Quaestio Sexta

06

Now, Never, Not Yet

Where Architecture Intersects with Outcomes

Every CFO knows the numbers must balance. Assets equal liabilities plus equity—always, precisely, without interpretation. Introduce probability into that equation and you haven't saved time, you've created risk that time savings don't justify.

Yet, that same CFO's team spends hours drafting board memos, synthesizing market research, and preparing executive summaries. Work that demands clarity and coherence, but tolerates revision. Work where "draft" and "final" are separated by human judgment.

One task demands determinism. The other rewards speed.

Some work has right answers. Other work has better drafts. Some processes cannot tolerate error. Others improve through iteration. AI belongs in the second category—and introduces unacceptable risk in the first.

So, which work fits which category? Where does AI deliver value today? Where does its fundamental design create permanent mismatch regardless of advancement? And where should you monitor the frontier without betting operations on it?

Insights to Expect

Why domains like content creation are AI's strongest business case today
How deterministic processes expose AI's fundamental mismatch
When error tolerance determines deployment viability
Which emerging capability verticals matter
Why understanding your work's "error budget" clarifies AI deployment decisions

Like this approach?

Subscribe for a pragmatic brief a week.

Succinct, cited, and immediately actionable.

The Framework: Now, Never, Not Yet

Understanding AI's boundaries requires three distinct categories:

Now represents work where AI's probabilistic nature matches task structure. High-volume content creation, research synthesis, pattern recognition—places where speed to draft creates value and human review catches errors. These use cases are deployable at scale.

Never represents work where AI's architecture fundamentally conflicts with requirements. Not because models aren't sophisticated enough, but because introducing probability into deterministic systems, or removing humans from judgment-dependent decisions, creates structural mismatch. These are use cases where the tool doesn’t fit the task.

Not Yet represents work where capability exists but reliability doesn't. Research frontiers where continued training, emerging architectures, and enabling technologies will extend what's practical, but production readiness remains unclear. These are use cases which require monitoring, selective piloting, and future consideration, but not present-day full deployment.

These categories aren't about AI's power, but rather matching tools to work. Understanding which territory your use case occupies accelerates deployment by eliminating wasted effort.

Now: Where AI Delivers Today

The "Now" category works because the structure of the work matches the structure of the model.

Why Copywriting Works

Consider marketing copy—product announcements, email campaigns, internal communications. This work has always operated through iteration: writers produce drafts, editors refine them, stakeholders review them. The process assumes revision. Professional writers never expected first drafts to be final.

Recall from A Clear Definition: AI systems learn patterns from data rather than following explicitly programmed rules for each scenario. From The Mechanics of Intelligence, we learned that models are fundamentally probabilistic, not deterministic—they predict likely continuations based on learned patterns. Every output is a statistical best guess, not a calculated certainty.

This architecture fits copywriting perfectly. The model generates a statistically plausible draft; humans verify it matches intent and accuracy. When a marketing team reviews AI-generated copy, they're doing what they always did—checking claims, adjusting tone, ensuring brand alignment. The model hasn't eliminated verification; it's eliminated the blank page.

Why training structure enables this: As explored in Data, Patterns, and Feedback, models trained on massive text corpora learned the statistical structure of language—what words follow what contexts, what tone fits what scenarios, what structures appear in marketing versus technical writing. When you ask a model to draft a product announcement, it synthesizes patterns from millions of similar examples in its training data, combining learned structures into novel compositions.
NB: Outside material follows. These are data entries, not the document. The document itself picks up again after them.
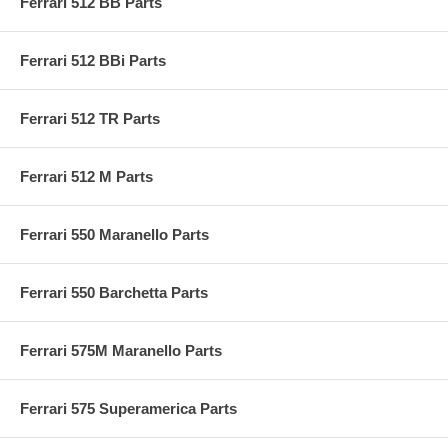
Ferrari 512 BB Parts
Ferrari 512 BBi Parts
Ferrari 512 TR Parts
Ferrari 512 M Parts
Ferrari 550 Maranello Parts
Ferrari 550 Barchetta Parts
Ferrari 575M Maranello Parts
Ferrari 575 Superamerica Parts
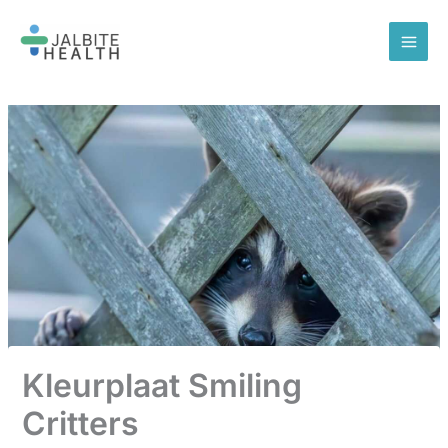
Skip
to
content
Kleurplaat Smiling
Critters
The fit works because the work already had an "error budget" built in. Copywriting tolerates imperfection in first drafts because revision is expected. AI accelerates draft creation; humans ensure accuracy.

The Structural Pattern

This same pattern explains why classification tasks (spam filtering, fraud flagging), code assistance (autocomplete, boilerplate generation), and research synthesis work in production today.

"Now" territory shares three characteristics:

Probabilistic outputs meet revision workflows: The work already assumes drafts need review or acceptability of false positives. AI's statistical nature doesn't change that. It accelerates the first step and subsequent iterations.
Training data coverage: The work type appears extensively in training corpora. Models learned relevant patterns because similar tasks fill their training sets.
Error tolerance in feedback loops: Mistakes get caught before harm because humans review outputs or because false positives cost less than false negatives.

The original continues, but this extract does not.